Okapi Framework - StepsBatch Translation Step |
|
- Overview |
|
If you are using an Okapi Tool after the M9 release, you should be using the wiki online help:
http://www.opentag.com/okapi/wiki/index.php?title=Batch_Translation_Step
This step creates a translation memory from the text units extracted from a raw document, using an external tool to provide the translation.
Takes: Raw document
Sends: Raw document
Here is the sequence of the different actions this steps performs:
${inputPath} and ${inputURI} variables.${outputPath} and ${outputURI}
variables.Each input document can be processed using one or more temporary HTML files, allowing tools with limitation to translate very large documents.
The text unit extracted from the input document can be segmented using SRX rules if needed.
Command line -- Enter the command-line to use. The command line
must take the temporary HTML document named ${inputPath} and generate
an output document in the same format named ${outputPath}. You can use
the following variables in the command line:
| Variable | Description | Example |
|---|---|---|
${inputPath} |
The full path of the input document. | |
${inputURI} |
The URI of the input document | |
${outputPath} |
The full path of the output document. | |
${srcLangName} |
English name of the language part of the source locale identifier | For "de-ch" this returns "German" |
${trgLangName} |
English name of the language part of the target locale identifier. | For "ja-jp" this returns "Japanese" |
${srcLang} |
Code of the language part of the source locale identifier. | For "de-ch" this returns "de" |
${trgLang} |
Code of the language part of the target locale identifier. | For "ja-jp" this returns "ja" |
${rootDir} |
The root directory for this project/batch | In Rainbow: the parameters folder. |
Example 1: The following command-line uses the open-source Apertium program under Linux to translate the temporary HTML document.
apertium -f html ${srcLang}-${trgLang} ${inputPath} ${outputPath}
Example 2: The following command-line uses the commercial ProMT application under Windows to translate the temporary HTML document.
"C:\Program Files\PRMT9\FILETRANS\FileTranslator.exe" ${inputPath} /as /ac /d:${srcLangName}-${trgLangName} /o:${outputPath}
Block size -- Enter the maximum number of text units that should be passed at the same time to the external tool.

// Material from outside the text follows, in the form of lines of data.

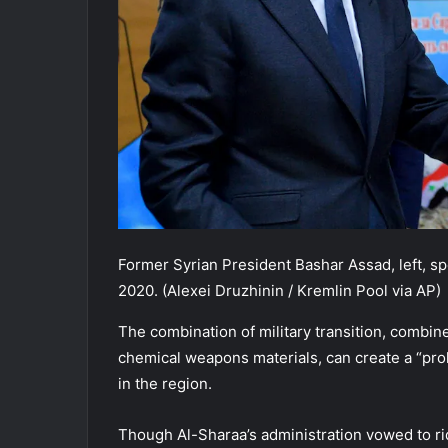
Former Syrian President Bashar Assad, left, sp
2020. (Alexei Druzhinin / Kremlin Pool via AP)
The combination of military transition, combin
chemical weapons materials, can create a “prolif
in the region.
Though Al-Sharaa’s administration vowed to ri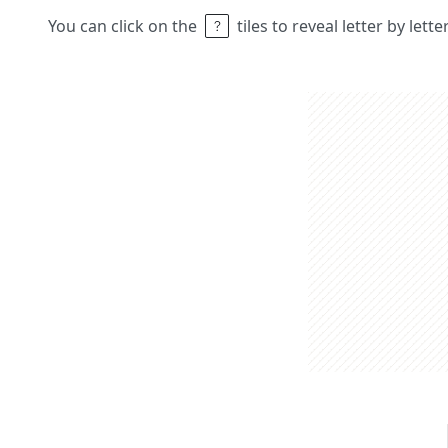
You can click on the
tiles to reveal letter by lett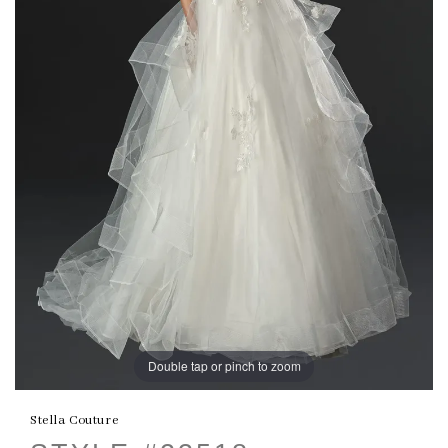
Double tap or pinch to zoom
Stella Couture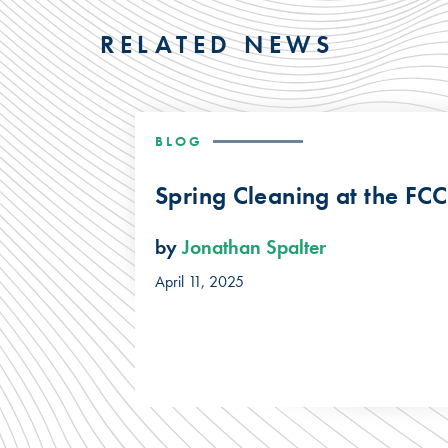
RELATED NEWS
BLOG
Spring Cleaning at the FCC
by
Jonathan Spalter
April 11, 2025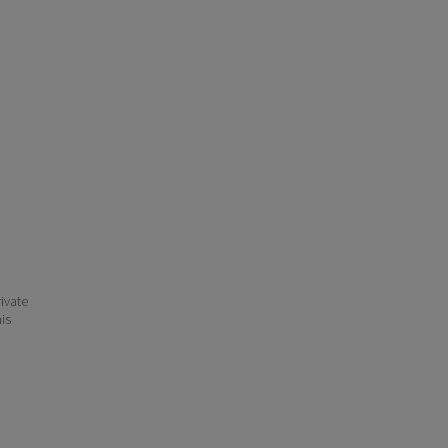
ivate
his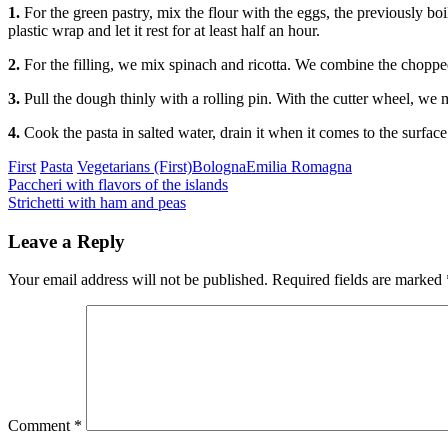
1.
For the green pastry, mix the flour with the eggs, the previously
plastic wrap and let it rest for at least half an hour.
2.
For the filling, we mix spinach and ricotta. We combine the chopped
3.
Pull the dough thinly with a rolling pin. With the cutter wheel, we m
4.
Cook the pasta in salted water, drain it when it comes to the surface
Categories
Tags
First
Pasta
Vegetarians (First)
Bologna
Emilia Romagna
Post
Previous
Paccheri with flavors of the islands
Next
Strichetti with ham and peas
navigation
Leave a Reply
Your email address will not be published.
Required fields are marked
Comment
*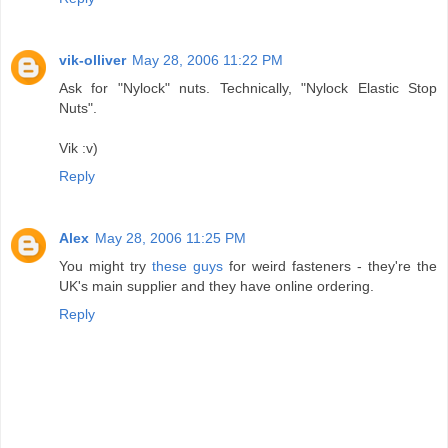
vik-olliver
May 28, 2006 11:22 PM
Ask for "Nylock" nuts. Technically, "Nylock Elastic Stop
Nuts".
Vik :v)
Reply
Alex
May 28, 2006 11:25 PM
You might try
these guys
for weird fasteners - they're the
UK's main supplier and they have online ordering.
Reply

This allows you to process a very large input document even with external tools that can only process small documents.
Origin identifier -- Enter an optional string that identifies
the translation. The given string is output as a property of the translated
entry named Origin. For example in a TMX output it will be generated as
<prop type="Txt::Origin">myText</prop>, where myText is the given
string.
Mark the generated translation as machine translation results --
Set this option to mark the TM entries generated as the result of machine
translation. For example, when this option is set, the creationId
attribute of the target in the generated is set to "MT!".

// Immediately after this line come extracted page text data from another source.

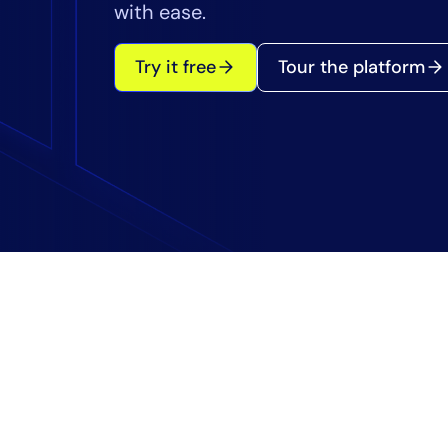
Healthcare
with ease.
Financial Se
Public Secto
Try it free
Tour the platform
MSP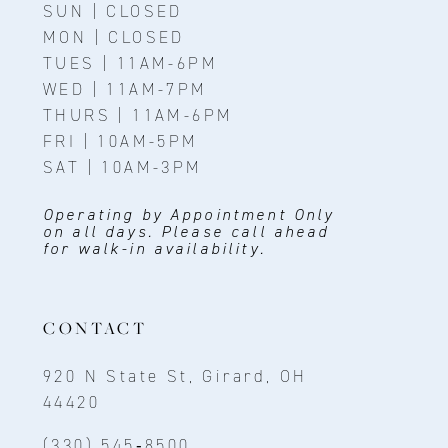
SUN | CLOSED
MON | CLOSED
TUES | 11AM-6PM
WED | 11AM-7PM
THURS | 11AM-6PM
FRI | 10AM-5PM
SAT | 10AM-3PM
Operating by Appointment Only
on all days. Please call ahead
for walk-in availability.
CONTACT
920 N State St, Girard, OH
44420
(330) 545‑8500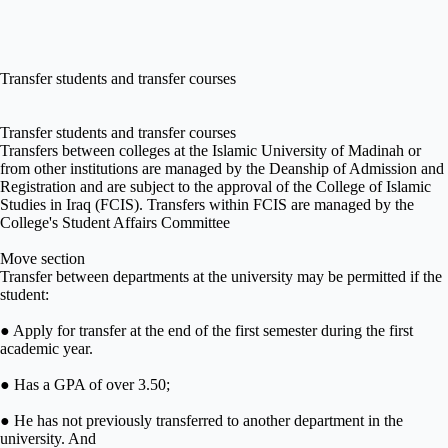
Transfer students and transfer courses
Transfer students and transfer courses
Transfers between colleges at the Islamic University of Madinah or
from other institutions are managed by the Deanship of Admission and
Registration and are subject to the approval of the College of Islamic
Studies in Iraq (FCIS). Transfers within FCIS are managed by the
College's Student Affairs Committee
Move section
Transfer between departments at the university may be permitted if the
student:
● Apply for transfer at the end of the first semester during the first
academic year.
● Has a GPA of over 3.50;
● He has not previously transferred to another department in the
university. And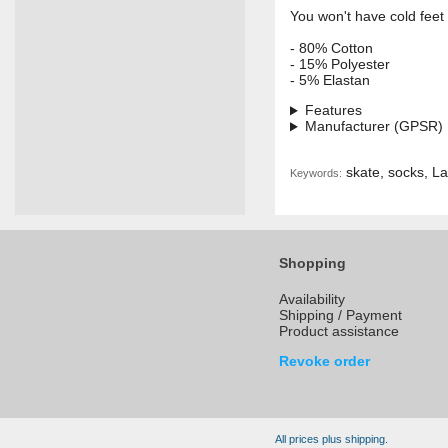
You won't have cold fee
- 80% Cotton
- 15% Polyester
- 5% Elastan
Features
Manufacturer (GPSR)
skate, socks, La
Keywords:
Shopping
Availability
Shipping / Payment
Product assistance
Revoke order
All prices plus shipping.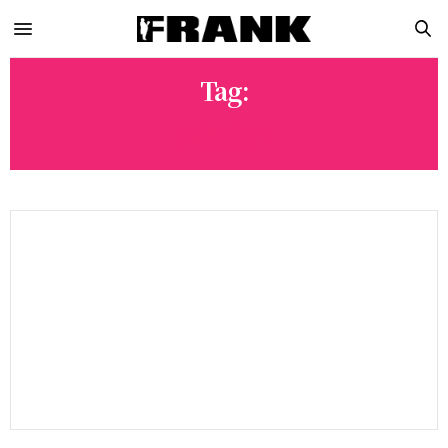
Tag:
NOISEY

Segment the text units, using the following SRX rules -- Set this option to segment the extracted text unit before sending them to the temporary HTML document. If this option is set each paragraph of the HTML document will be a sentence, if this option is not set, each paragraph of the HTML document will be an un-segmented paragraph. Note that only entries processed by the external tool are placed in the TMX output. Entries that already exist in the TM being populated or in the existing TM are not copied into the TMX output.
Enter the full path to the segmentation rules file in SRX that should be used
to segment the text units. You can use the
variable ${rootDir} in the path.
Import into the following Pensieve TM -- Set this option to import the translated entries into a given Pensieve TM. The entries added to the TM are indexed at the end of each input document (and therefore other steps down the pipeline can only access for a given document only the entries generated with the previous documents).
Enter the directory of the Pensive TM where to import the entries. If the TM
does not exist it will be created. If the TM exists already, the entries will be
added to the existing TM. You can use the variable ${rootDir} in the path.
Create the following TMX document -- Set this option to create a TMX document with the translated entries. A single TMX file is created for all input document. The file is not generated until end of the last document (and therefore cannot be used by other steps down the pipeline).
Enter the full path of the TMX document to generate. If the file exists
alreadys it will be overwritten. You can use the
variable ${rootDir} in the path.
Check for existing entries in an existing TM -- Set this option to lookup in an existing Pensieve TM each entry that may be send for translation. This allows to send only the entries for which you don't have an existing translation. Existing entries are not re-processed and are not placed in the optional TMX output.
Directory of the existing TM -- Enter the directory of the
Pensive TM to lookup for existing entries. This option is enabled only if the
option Check for existing entries in an existing TM is set. You can
use the variable ${rootDir} in the path.